(Collected data)
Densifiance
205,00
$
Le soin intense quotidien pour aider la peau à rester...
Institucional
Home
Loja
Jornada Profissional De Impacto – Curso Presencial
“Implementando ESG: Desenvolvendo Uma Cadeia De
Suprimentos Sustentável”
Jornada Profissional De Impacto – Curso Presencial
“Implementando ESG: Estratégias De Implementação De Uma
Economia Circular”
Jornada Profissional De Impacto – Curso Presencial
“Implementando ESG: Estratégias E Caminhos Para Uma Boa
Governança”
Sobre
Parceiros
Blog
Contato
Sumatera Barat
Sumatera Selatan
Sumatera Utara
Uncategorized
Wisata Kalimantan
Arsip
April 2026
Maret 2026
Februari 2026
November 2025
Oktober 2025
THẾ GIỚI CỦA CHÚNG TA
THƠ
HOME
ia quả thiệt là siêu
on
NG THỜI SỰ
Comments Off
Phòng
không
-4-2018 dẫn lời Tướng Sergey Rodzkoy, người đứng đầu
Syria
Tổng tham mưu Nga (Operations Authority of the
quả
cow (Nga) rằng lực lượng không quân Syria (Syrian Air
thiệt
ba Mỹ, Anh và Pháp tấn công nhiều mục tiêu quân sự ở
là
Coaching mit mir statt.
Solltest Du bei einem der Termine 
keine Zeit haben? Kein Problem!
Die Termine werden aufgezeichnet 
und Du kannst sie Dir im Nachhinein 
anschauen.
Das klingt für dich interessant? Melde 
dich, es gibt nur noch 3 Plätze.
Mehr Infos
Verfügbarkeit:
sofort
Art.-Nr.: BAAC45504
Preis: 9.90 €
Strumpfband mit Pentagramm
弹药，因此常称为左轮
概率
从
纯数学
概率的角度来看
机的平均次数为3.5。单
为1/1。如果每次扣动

■ Your instructions: Every line of the data above that includes "Estratégias" should be listed.

■ Expected answer:
“Implementando ESG: Estratégias De Implementação De Uma
“Implementando ESG: Estratégias E Caminhos Para Uma Boa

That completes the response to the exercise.